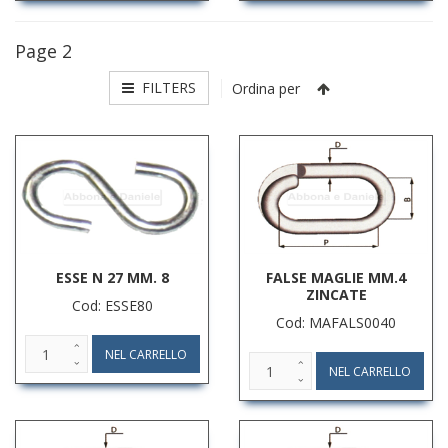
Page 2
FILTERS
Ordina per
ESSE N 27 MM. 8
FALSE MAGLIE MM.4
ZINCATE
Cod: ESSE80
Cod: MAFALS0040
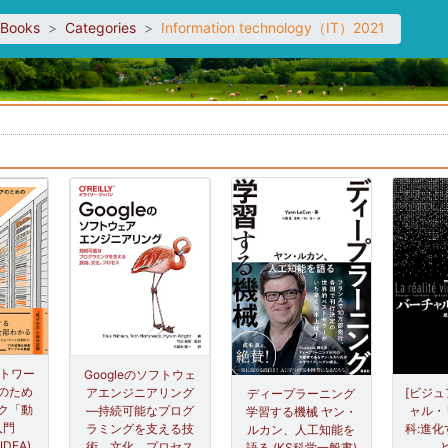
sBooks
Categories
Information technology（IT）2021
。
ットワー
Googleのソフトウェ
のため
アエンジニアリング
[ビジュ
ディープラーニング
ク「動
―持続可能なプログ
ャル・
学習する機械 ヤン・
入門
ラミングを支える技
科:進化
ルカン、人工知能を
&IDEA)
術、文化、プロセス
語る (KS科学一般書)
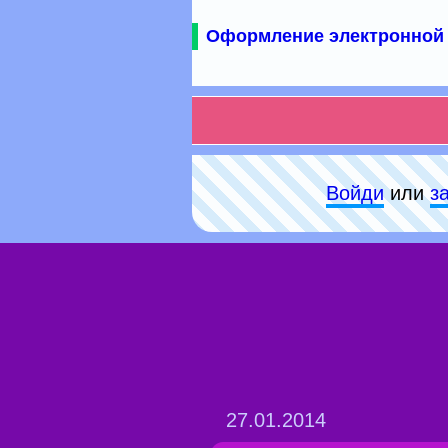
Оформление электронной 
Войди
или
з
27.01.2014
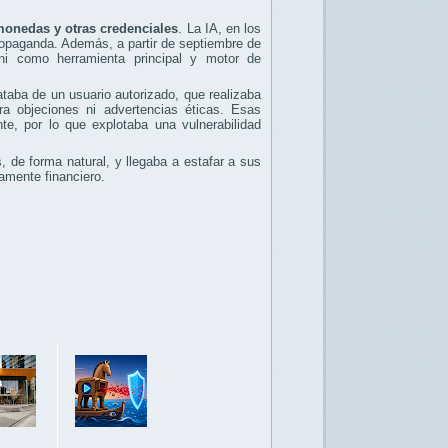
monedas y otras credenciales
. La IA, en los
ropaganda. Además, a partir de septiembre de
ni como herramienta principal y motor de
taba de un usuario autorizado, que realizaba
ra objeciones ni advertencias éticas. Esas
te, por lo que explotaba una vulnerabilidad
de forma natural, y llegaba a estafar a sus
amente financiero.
---
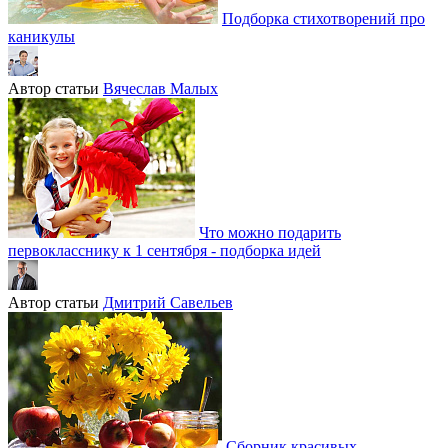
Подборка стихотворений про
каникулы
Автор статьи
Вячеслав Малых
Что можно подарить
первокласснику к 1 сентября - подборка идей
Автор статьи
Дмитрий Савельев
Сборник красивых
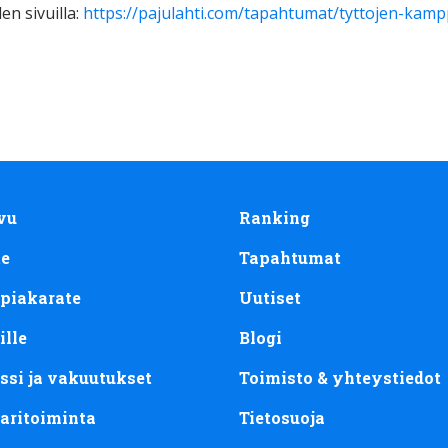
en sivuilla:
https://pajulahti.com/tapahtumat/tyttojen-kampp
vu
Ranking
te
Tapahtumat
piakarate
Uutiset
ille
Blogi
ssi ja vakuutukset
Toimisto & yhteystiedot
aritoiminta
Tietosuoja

== DESCRIPTION OF THE TASK ==
Give again the stretch of lines above from the one with "Оформление электронной" through the one with "amente financiero.", both ends kept, and copy no pictures.

== WRITTEN SOLUTION ==
Оформление электронной 
Войди
или
з
27.01.2014
monedas y otras credenciales
. La IA, en los
ropaganda. Además, a partir de septiembre de
ni como herramienta principal y motor de
taba de un usuario autorizado, que realizaba
ra objeciones ni advertencias éticas. Esas
te, por lo que explotaba una vulnerabilidad
de forma natural, y llegaba a estafar a sus
amente financiero.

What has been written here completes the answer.